**LISTED RECORDS**.
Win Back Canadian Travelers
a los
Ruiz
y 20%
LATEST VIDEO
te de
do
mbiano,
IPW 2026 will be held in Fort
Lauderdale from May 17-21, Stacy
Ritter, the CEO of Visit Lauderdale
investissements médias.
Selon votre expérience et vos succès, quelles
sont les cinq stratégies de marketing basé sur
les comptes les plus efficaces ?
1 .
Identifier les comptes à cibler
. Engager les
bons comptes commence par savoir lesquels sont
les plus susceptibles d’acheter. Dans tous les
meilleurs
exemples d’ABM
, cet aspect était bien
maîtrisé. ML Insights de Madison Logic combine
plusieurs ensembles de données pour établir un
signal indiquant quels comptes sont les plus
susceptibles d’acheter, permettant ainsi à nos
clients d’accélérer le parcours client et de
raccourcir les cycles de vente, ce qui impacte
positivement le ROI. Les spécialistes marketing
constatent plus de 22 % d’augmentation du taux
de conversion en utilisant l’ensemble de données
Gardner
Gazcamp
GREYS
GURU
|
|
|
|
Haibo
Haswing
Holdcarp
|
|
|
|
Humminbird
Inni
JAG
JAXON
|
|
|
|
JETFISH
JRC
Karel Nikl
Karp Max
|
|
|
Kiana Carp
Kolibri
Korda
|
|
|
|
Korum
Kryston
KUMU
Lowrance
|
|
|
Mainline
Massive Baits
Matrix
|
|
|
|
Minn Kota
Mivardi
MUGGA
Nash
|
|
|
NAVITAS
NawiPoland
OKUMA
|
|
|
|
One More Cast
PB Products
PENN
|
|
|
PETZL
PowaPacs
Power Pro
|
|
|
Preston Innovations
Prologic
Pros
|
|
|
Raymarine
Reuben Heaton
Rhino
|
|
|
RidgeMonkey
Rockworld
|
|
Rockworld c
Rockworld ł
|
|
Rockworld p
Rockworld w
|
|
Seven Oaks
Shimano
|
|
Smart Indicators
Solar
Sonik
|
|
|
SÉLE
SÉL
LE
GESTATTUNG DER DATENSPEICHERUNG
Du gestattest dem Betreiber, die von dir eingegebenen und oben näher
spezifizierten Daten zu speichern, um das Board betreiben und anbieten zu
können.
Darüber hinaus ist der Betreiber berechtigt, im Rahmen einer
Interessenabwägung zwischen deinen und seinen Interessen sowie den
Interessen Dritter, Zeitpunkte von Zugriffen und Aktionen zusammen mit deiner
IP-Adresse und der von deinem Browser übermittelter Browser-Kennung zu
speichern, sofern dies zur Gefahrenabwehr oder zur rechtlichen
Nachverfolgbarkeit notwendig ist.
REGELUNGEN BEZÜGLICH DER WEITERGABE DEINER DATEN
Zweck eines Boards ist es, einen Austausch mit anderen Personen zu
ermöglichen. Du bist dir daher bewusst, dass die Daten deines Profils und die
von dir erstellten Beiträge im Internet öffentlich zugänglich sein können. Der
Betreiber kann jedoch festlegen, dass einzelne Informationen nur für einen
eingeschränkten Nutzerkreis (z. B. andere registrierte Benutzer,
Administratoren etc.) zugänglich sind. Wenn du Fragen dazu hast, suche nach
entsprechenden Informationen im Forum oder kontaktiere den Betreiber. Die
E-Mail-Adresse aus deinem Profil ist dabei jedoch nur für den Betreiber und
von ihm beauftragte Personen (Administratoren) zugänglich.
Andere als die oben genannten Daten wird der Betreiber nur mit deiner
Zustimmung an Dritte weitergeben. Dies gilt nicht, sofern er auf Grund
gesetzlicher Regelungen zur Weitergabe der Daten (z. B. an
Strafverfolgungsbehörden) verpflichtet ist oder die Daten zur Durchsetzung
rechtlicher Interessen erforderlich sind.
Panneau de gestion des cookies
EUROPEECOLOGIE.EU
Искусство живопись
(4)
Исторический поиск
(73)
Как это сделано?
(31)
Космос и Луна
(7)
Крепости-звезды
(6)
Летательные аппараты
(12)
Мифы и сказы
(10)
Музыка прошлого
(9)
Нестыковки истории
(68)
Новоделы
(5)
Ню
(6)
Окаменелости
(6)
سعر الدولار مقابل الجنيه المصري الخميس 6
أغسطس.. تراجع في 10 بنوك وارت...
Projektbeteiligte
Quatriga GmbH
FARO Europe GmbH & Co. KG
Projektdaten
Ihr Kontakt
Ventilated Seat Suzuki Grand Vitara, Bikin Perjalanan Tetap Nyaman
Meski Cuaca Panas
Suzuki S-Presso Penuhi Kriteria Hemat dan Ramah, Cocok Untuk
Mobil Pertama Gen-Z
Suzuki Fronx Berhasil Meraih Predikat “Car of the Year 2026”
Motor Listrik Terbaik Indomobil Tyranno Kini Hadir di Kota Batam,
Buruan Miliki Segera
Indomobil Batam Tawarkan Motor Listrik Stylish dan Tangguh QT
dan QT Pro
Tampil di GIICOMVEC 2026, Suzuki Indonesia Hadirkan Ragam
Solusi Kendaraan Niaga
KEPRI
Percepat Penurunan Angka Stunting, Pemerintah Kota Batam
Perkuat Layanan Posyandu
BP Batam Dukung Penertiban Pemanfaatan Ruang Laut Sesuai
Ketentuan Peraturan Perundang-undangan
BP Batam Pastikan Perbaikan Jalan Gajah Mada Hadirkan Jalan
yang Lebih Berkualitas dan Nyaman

**WORK TO COMPLETE**. Find the lines of the material that contain the word "GmbH" and report only how many there are.

**SOLUTION TO THIS TASK**. 2